TASK: Every line holding the string "button" should be copied out of the listing.

DATA FOR THIS TASK:
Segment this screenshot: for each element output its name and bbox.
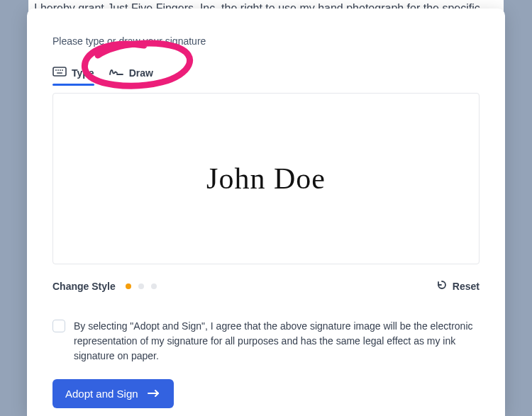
consent-row: By selecting "Adopt and Sign", I agree t… xyxy=(52,319,480,364)
svg-point-4 xyxy=(62,69,63,71)
consent-checkbox[interactable] xyxy=(52,320,65,332)
instruction-text: Please type or draw your signature xyxy=(52,35,480,47)
svg-point-2 xyxy=(57,69,59,71)
signature-display: John Doe xyxy=(206,162,326,196)
adopt-label: Adopt and Sign xyxy=(65,388,138,400)
svg-point-3 xyxy=(60,69,61,71)
style-left: Change Style xyxy=(52,281,157,292)
tab-draw[interactable]: Draw xyxy=(109,67,153,84)
keyboard-icon xyxy=(52,67,67,79)
change-style-label: Change Style xyxy=(52,281,116,292)
adopt-and-sign-button[interactable]: Adopt and Sign xyxy=(52,379,174,408)
tab-type-label: Type xyxy=(72,67,94,79)
style-dot-1[interactable] xyxy=(126,283,131,289)
style-dot-3[interactable] xyxy=(151,283,157,289)
style-row: Change Style Reset xyxy=(52,280,480,292)
style-dot-2[interactable] xyxy=(138,283,144,289)
signature-canvas[interactable]: John Doe xyxy=(52,93,480,264)
signature-modal: Please type or draw your signature Type xyxy=(27,9,505,416)
arrow-right-icon xyxy=(147,388,161,400)
svg-point-1 xyxy=(55,69,57,71)
svg-rect-5 xyxy=(57,72,62,74)
signature-icon xyxy=(109,67,124,79)
reset-button[interactable]: Reset xyxy=(436,280,480,292)
svg-rect-0 xyxy=(53,67,66,76)
tab-draw-label: Draw xyxy=(129,67,153,79)
tab-type[interactable]: Type xyxy=(52,67,94,84)
consent-text: By selecting "Adopt and Sign", I agree t… xyxy=(74,319,480,364)
style-dots xyxy=(126,283,157,289)
reset-icon xyxy=(436,280,448,292)
reset-label: Reset xyxy=(453,281,480,292)
signature-tabs: Type Draw xyxy=(52,67,480,84)
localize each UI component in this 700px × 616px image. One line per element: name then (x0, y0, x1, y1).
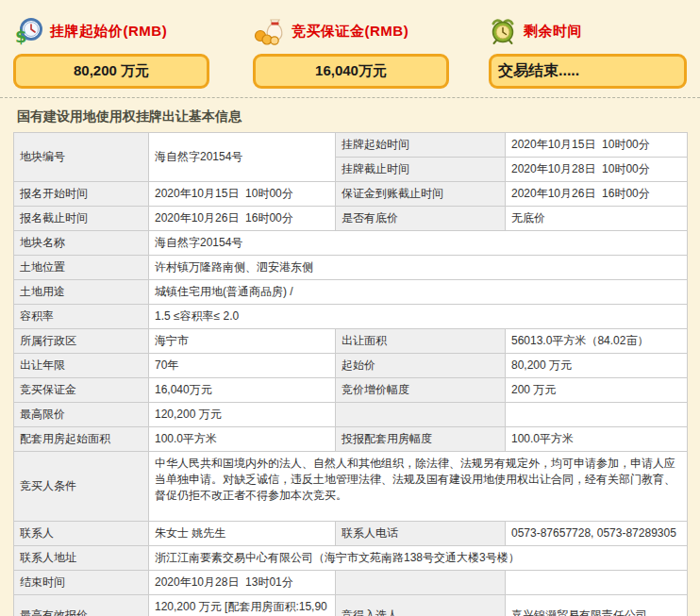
field-value: 城镇住宅用地(普通商品房) / (149, 280, 688, 305)
coins-moneybag-icon (253, 15, 285, 47)
field-value: 2020年10月15日 10时00分 (149, 182, 336, 207)
field-label: 所属行政区 (14, 329, 149, 354)
field-label: 竞得入选人 (336, 595, 506, 616)
clock-money-icon: $ (13, 16, 43, 46)
field-label: 报名截止时间 (14, 207, 149, 231)
field-label: 竞价增价幅度 (336, 378, 506, 403)
table-row: 结束时间2020年10月28日 13时01分 (14, 571, 688, 595)
field-label: 报名开始时间 (14, 182, 149, 207)
field-value: 海自然字20154号 (149, 231, 688, 256)
table-row: 配套用房起始面积100.0平方米投报配套用房幅度100.0平方米 (14, 427, 688, 452)
table-row: 地块编号海自然字20154号挂牌起始时间2020年10月15日 10时00分 (14, 133, 688, 158)
table-row: 最高限价120,200 万元 (14, 403, 688, 427)
field-value: 120,200 万元 [配套用房面积:15,900平方米] (149, 595, 336, 616)
field-value: 嘉兴锦灏贸易有限责任公司 (506, 595, 688, 616)
table-row: 联系人朱女士 姚先生联系人电话0573-87657728, 0573-87289… (14, 522, 688, 546)
field-value: 1.5 ≤容积率≤ 2.0 (149, 305, 688, 329)
summary-remaining-time: 剩余时间 交易结束..... (489, 15, 687, 97)
field-label: 联系人 (14, 522, 149, 546)
field-value: 许村镇万隆路南侧、泗安港东侧 (149, 256, 688, 280)
field-label: 地块编号 (14, 133, 149, 182)
field-value: 2020年10月28日 10时00分 (506, 158, 688, 182)
field-label: 挂牌起始时间 (336, 133, 506, 158)
field-value: 朱女士 姚先生 (149, 522, 336, 546)
field-value: 200 万元 (506, 378, 688, 403)
field-label: 最高限价 (14, 403, 149, 427)
field-label: 联系人电话 (336, 522, 506, 546)
summary-deposit: 竞买保证金(RMB) 16,040万元 (253, 15, 449, 97)
field-label: 挂牌截止时间 (336, 158, 506, 182)
field-value: 16,040万元 (149, 378, 336, 403)
field-label: 地块名称 (14, 231, 149, 256)
field-value: 中华人民共和国境内外的法人、自然人和其他组织，除法律、法规另有规定外，均可申请参… (149, 452, 688, 522)
deposit-label: 竞买保证金(RMB) (292, 23, 408, 41)
field-value: 70年 (149, 354, 336, 378)
field-label: 是否有底价 (336, 207, 506, 231)
field-label (336, 403, 506, 427)
table-row: 所属行政区海宁市出让面积56013.0平方米（84.02亩） (14, 329, 688, 354)
field-value: 80,200 万元 (506, 354, 688, 378)
info-table: 地块编号海自然字20154号挂牌起始时间2020年10月15日 10时00分挂牌… (13, 132, 688, 616)
field-value: 2020年10月28日 13时01分 (149, 571, 336, 595)
field-label: 配套用房起始面积 (14, 427, 149, 452)
summary-start-price: $ 挂牌起始价(RMB) 80,200 万元 (13, 15, 209, 97)
field-label: 土地用途 (14, 280, 149, 305)
table-row: 竞买保证金16,040万元竞价增价幅度200 万元 (14, 378, 688, 403)
field-value (506, 571, 688, 595)
table-row: 土地位置许村镇万隆路南侧、泗安港东侧 (14, 256, 688, 280)
summary-strip: $ 挂牌起始价(RMB) 80,200 万元 竞买保证金(RMB) 16,040… (0, 0, 700, 98)
table-row: 土地用途城镇住宅用地(普通商品房) / (14, 280, 688, 305)
field-label: 出让年限 (14, 354, 149, 378)
section-title: 国有建设用地使用权挂牌出让基本信息 (17, 108, 700, 125)
field-value: 56013.0平方米（84.02亩） (506, 329, 688, 354)
field-label: 竞买保证金 (14, 378, 149, 403)
field-label: 投报配套用房幅度 (336, 427, 506, 452)
remaining-time-value: 交易结束..... (489, 54, 687, 89)
svg-text:$: $ (15, 26, 27, 46)
field-label: 竞买人条件 (14, 452, 149, 522)
field-value: 100.0平方米 (506, 427, 688, 452)
table-row: 出让年限70年起始价80,200 万元 (14, 354, 688, 378)
info-table-body: 地块编号海自然字20154号挂牌起始时间2020年10月15日 10时00分挂牌… (14, 133, 688, 616)
field-value: 100.0平方米 (149, 427, 336, 452)
field-label (336, 571, 506, 595)
table-row: 竞买人条件中华人民共和国境内外的法人、自然人和其他组织，除法律、法规另有规定外，… (14, 452, 688, 522)
field-label: 出让面积 (336, 329, 506, 354)
table-row: 报名开始时间2020年10月15日 10时00分保证金到账截止时间2020年10… (14, 182, 688, 207)
start-price-label: 挂牌起始价(RMB) (50, 23, 167, 41)
field-value: 海自然字20154号 (149, 133, 336, 182)
table-row: 容积率1.5 ≤容积率≤ 2.0 (14, 305, 688, 329)
field-value: 海宁市 (149, 329, 336, 354)
table-row: 地块名称海自然字20154号 (14, 231, 688, 256)
field-label: 联系人地址 (14, 546, 149, 571)
field-value: 2020年10月15日 10时00分 (506, 133, 688, 158)
field-value: 2020年10月26日 16时00分 (149, 207, 336, 231)
field-label: 最高有效报价 (14, 595, 149, 616)
field-label: 结束时间 (14, 571, 149, 595)
field-value: 浙江江南要素交易中心有限公司（海宁市文苑南路138号交通大楼3号楼） (149, 546, 688, 571)
table-row: 报名截止时间2020年10月26日 16时00分是否有底价无底价 (14, 207, 688, 231)
field-value: 无底价 (506, 207, 688, 231)
start-price-value: 80,200 万元 (13, 54, 209, 89)
field-label: 保证金到账截止时间 (336, 182, 506, 207)
table-row: 联系人地址浙江江南要素交易中心有限公司（海宁市文苑南路138号交通大楼3号楼） (14, 546, 688, 571)
field-value (506, 403, 688, 427)
field-label: 容积率 (14, 305, 149, 329)
field-value: 0573-87657728, 0573-87289305 (506, 522, 688, 546)
field-value: 120,200 万元 (149, 403, 336, 427)
remaining-time-label: 剩余时间 (524, 23, 582, 41)
field-label: 土地位置 (14, 256, 149, 280)
deposit-value: 16,040万元 (253, 54, 449, 89)
field-label: 起始价 (336, 354, 506, 378)
alarm-clock-icon (489, 17, 517, 45)
table-row: 最高有效报价120,200 万元 [配套用房面积:15,900平方米]竞得入选人… (14, 595, 688, 616)
field-value: 2020年10月26日 16时00分 (506, 182, 688, 207)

ANSWER FOR THE TASK:
adopt-and-sign-button[interactable]: Adopt and Sign xyxy=(52,379,174,408)
reset-button[interactable]: Reset xyxy=(436,280,480,292)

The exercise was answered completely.